Task item :: Look for "abdomen" in the records and copy every line that has it.

=== Begin Enclosure ===

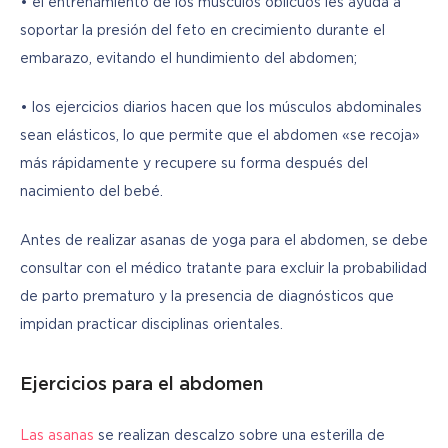
• el entrenamiento de los músculos oblicuos les ayuda a 
soportar la presión del feto en crecimiento durante el 
embarazo, evitando el hundimiento del abdomen;
• los ejercicios diarios hacen que los músculos abdominales 
sean elásticos, lo que permite que el abdomen «se recoja» 
más rápidamente y recupere su forma después del 
nacimiento del bebé.
Antes de realizar asanas de yoga para el abdomen, se debe 
consultar con el médico tratante para excluir la probabilidad 
de parto prematuro y la presencia de diagnósticos que 
impidan practicar disciplinas orientales.
Ejercicios para el abdomen
Las asanas
 se realizan descalzo sobre una esterilla de 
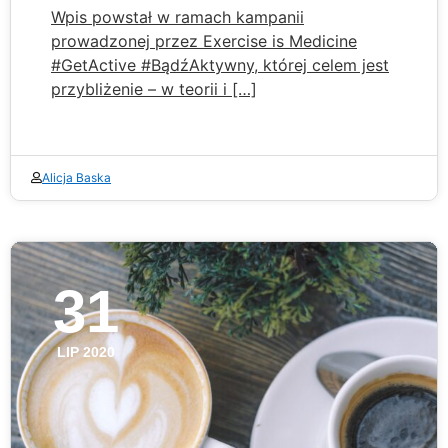
Wpis powstał w ramach kampanii
prowadzonej przez Exercise is Medicine
#GetActive #BądźAktywny, której celem jest
przybliżenie – w teorii i […]
Alicja Baska
31
LIP 2020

=== End Enclosure ===

Solution for this exercise ::
embarazo, evitando el hundimiento del abdomen;
sean elásticos, lo que permite que el abdomen «se recoja» 
Antes de realizar asanas de yoga para el abdomen, se debe 
Ejercicios para el abdomen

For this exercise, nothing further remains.